Paradigm | Functional, Metaprogramming |
---|---|
Designed by | Robert S. Boyer, J Strother Moore and Matt Kaufmann |
Developer | Matt Kaufmann and J Strother Moore |
First appeared | 1990 (limited distribution), 1996 (public distribution) |
Stable release |
7.2 / January 2016
|
Typing discipline | dynamic |
OS | Cross-platform |
License | BSD 3-clause license |
Website | www |
Influenced by | |
Nqthm (theorem prover), Common Lisp |
ACL2 (A Computational Logic for Applicative Common Lisp) is a software system consisting of a programming language, an extensible theory in a first-order logic, and a mechanical theorem prover. ACL2 is designed to support automated reasoning in inductive logical theories, mostly for the purpose of software and hardware verification. The input language and implementation of ACL2 are built on Common Lisp. ACL2 is free, open source (BSD license) software.

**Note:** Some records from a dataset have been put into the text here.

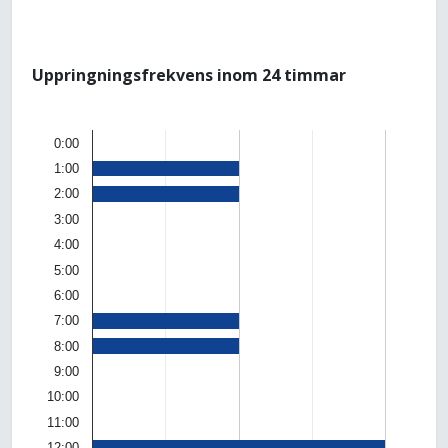
Uppringningsfrekvens inom 24 timmar
0:00
1:00
2:00
3:00
4:00
5:00
6:00
7:00
8:00
9:00
10:00
11:00
12:00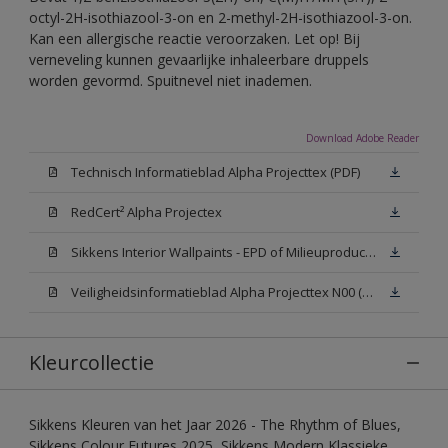
octyl-2H-isothiazool-3-on en 2-methyl-2H-isothiazool-3-on.
Kan een allergische reactie veroorzaken. Let op! Bij
verneveling kunnen gevaarlijke inhaleerbare druppels
worden gevormd. Spuitnevel niet inademen.
Download Adobe Reader
Technisch Informatieblad Alpha Projecttex (PDF)
RedCert² Alpha Projectex
Sikkens Interior Wallpaints - EPD of Milieuproductverklaring
Veiligheidsinformatieblad Alpha Projecttex N00 (MSDS)
Kleurcollectie
Sikkens Kleuren van het Jaar 2026 - The Rhythm of Blues,
Sikkens Colour Futures 2025, Sikkens Modern Klassieke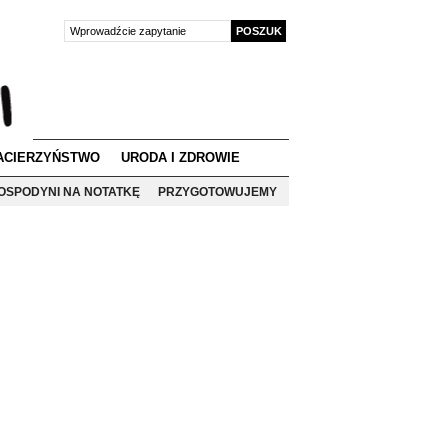
ACIERZYŃSTWO
URODA I ZDROWIE
OSPODYNI NA NOTATKĘ
PRZYGOTOWUJEMY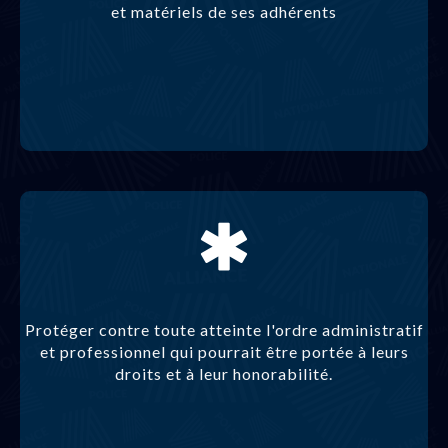
et matériels de ses adhérents
Protéger contre toute atteinte l'ordre administratif
et professionnel qui pourrait être portée à leurs
droits et à leur honorabilité.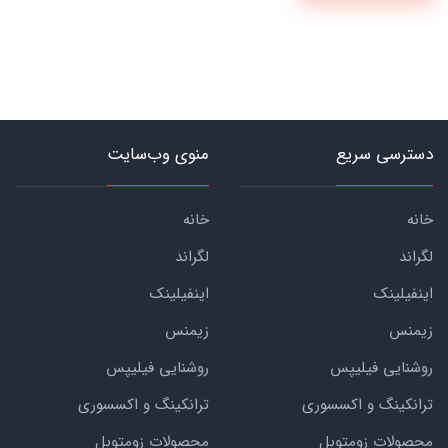
دسترسی سریع
منوی وب‌سایت
خانه
خانه
لگراند
لگراند
اینفیلینک
اینفیلینک
زیمنس
زیمنس
روشنایی فیلیپس
روشنایی فیلیپس
ترانکینگ و اکسسوری
ترانکینگ و اکسسوری
محصولات زومتوبل
محصولات زومتوبل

The ACL2 programming language is an applicative (side-effect free) variant of Common Lisp. ACL2 is untyped. All ACL2 functions are total — that is, every function maps each object in the ACL2 universe to another object in its universe.
ACL2's base theory axiomatizes the semantics of its programming language and its built-in functions. User definitions in the programming language that satisfy a definitional principle extend the theory in a way that maintains the theory's logical consistency.
The core of ACL2's theorem prover is based on term rewriting, and this core is extensible in that user-discovered theorems can be used as ad-hoc proof techniques for subsequent conjectures.